Monday, 19 March 2007

Tap Water

We have developed a number of silly habits over the last 10 years. Most of which seem to link to two causes - consumerism and health. In the past we would have been happy with a nice cup of NescafĂ© and it tasted fine because we did not know any better. Now consumerism, however, has somehow taught us that that we must drink only freshly ground coffee and having instant would make you mightily uncultured. This sounds awfully inconvenient, but consumerism quickly provided the answer – lots of coffee shops, with crossing the street just being too much of a stress for many. Starbucks have tapped into our demands particularly well, according to The Guardian – “if you stand on the corner of Regent Street and Wigmore Street in central London, you are within five miles of 164 branches of Starbucks”. Brilliant. But I don’t really care that much, as I don’t like coffee and everyone has been banging on about this forever. Sorry to be the last.
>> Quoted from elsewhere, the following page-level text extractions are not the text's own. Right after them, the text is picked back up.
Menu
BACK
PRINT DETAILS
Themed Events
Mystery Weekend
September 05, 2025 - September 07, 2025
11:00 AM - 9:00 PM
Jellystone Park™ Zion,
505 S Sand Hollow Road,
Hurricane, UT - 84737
Water is somewhat a different kettle of fish. I bet fifty years ago in some meeting someone suggested bottling water and everyone else laughed. You know, bottling that stuff which comes free from the tap. However, we have somehow engraved it in our psyche that we need to drink huge amounts of water. But not any old water – bottled water. What sort of evil genius is that – consumerism and health both rolled into cheap to produce package which no one could possibly object to. It’s just water – how could you not like that?
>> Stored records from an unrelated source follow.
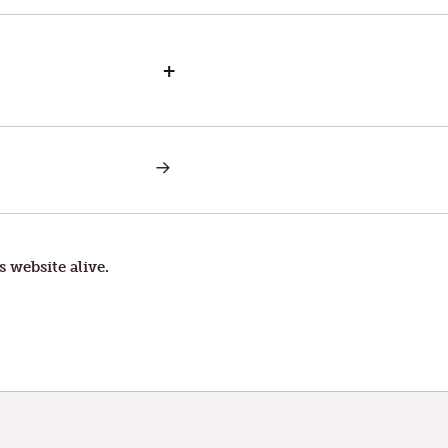
+
NEXT
POST:
SATURDAY
IN
THE
SECOND
WEEK
s website alive.
OF
LENT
Until today I thought that I was getting around this problem by simply taking my existing water bottle (not a flask or I would look insane) and filling it up from a tap. I know there are often signs saying ‘don’t drink’, but I just dismissed them as a conspiracy to get you to spend £1 on a bottle of water. I tried to ignore people such as my good friend Amy Jones as merely being too easily influenced by the propaganda attached to the tiles above each sink. However, Ruth, my lovely coffee lady, has suggested that the water in the Dover Street Building at The University of Manchester is checked monthly, and routinely contains legionnaire’s disease. Bummer.

3 comments:

Dan said...

Yikes! Legionnaires? That can't be pleasant. When I asked FoodonCampus staff about providing more drinking fountains like the one in Concourse Cafe, it turns out that the pipes in most buildings are so old they're no longer fit for drinking water - hence the warnings. I might still take the risk though.

I'm definitely not a fan of purchasing bottled water, although I have found some of it distinctly tasty. It doesn't mean I'll pay £1 a bottle for it though.

What do you think will be the next commodity to become differentiated and premium priced? Soil? Paper? Socks?

Dan said...

JC's Blog (sponsored by Borkin):
Savings lives, one post at a time.

JC said...

Oh no, hope you don't have legionnaires, Joe. I think it is generally found in old people, isn't it?